If a record holds a picture, please leave the picture out and copy the rest of the record exactly.

-- RECORDS FOR THE EXERCISE follows --

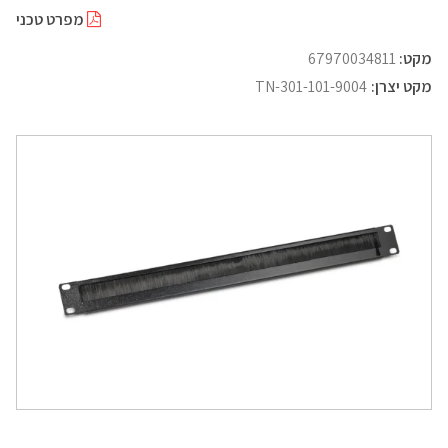
מפרט טכני
מקט:
67970034811
מקט יצרן:
TN-301-101-9004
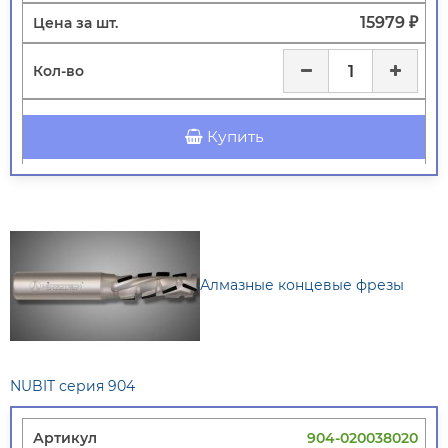
15979 ₽
Купить
Алмазные концевые фрезы
NUBIT серия 904
904-020038020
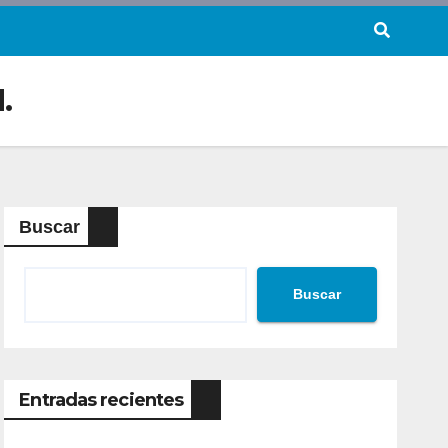
.
Buscar
Buscar
Entradas recientes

-- RECORDS FOR THE EXERCISE concluded --

ANSWER SPACE:
מפרט טכני
מקט:
67970034811
מקט יצרן:
TN-301-101-9004
15979 ₽
Купить
Алмазные концевые фрезы
NUBIT серия 904
904-020038020
.
Buscar
Buscar
Entradas recientes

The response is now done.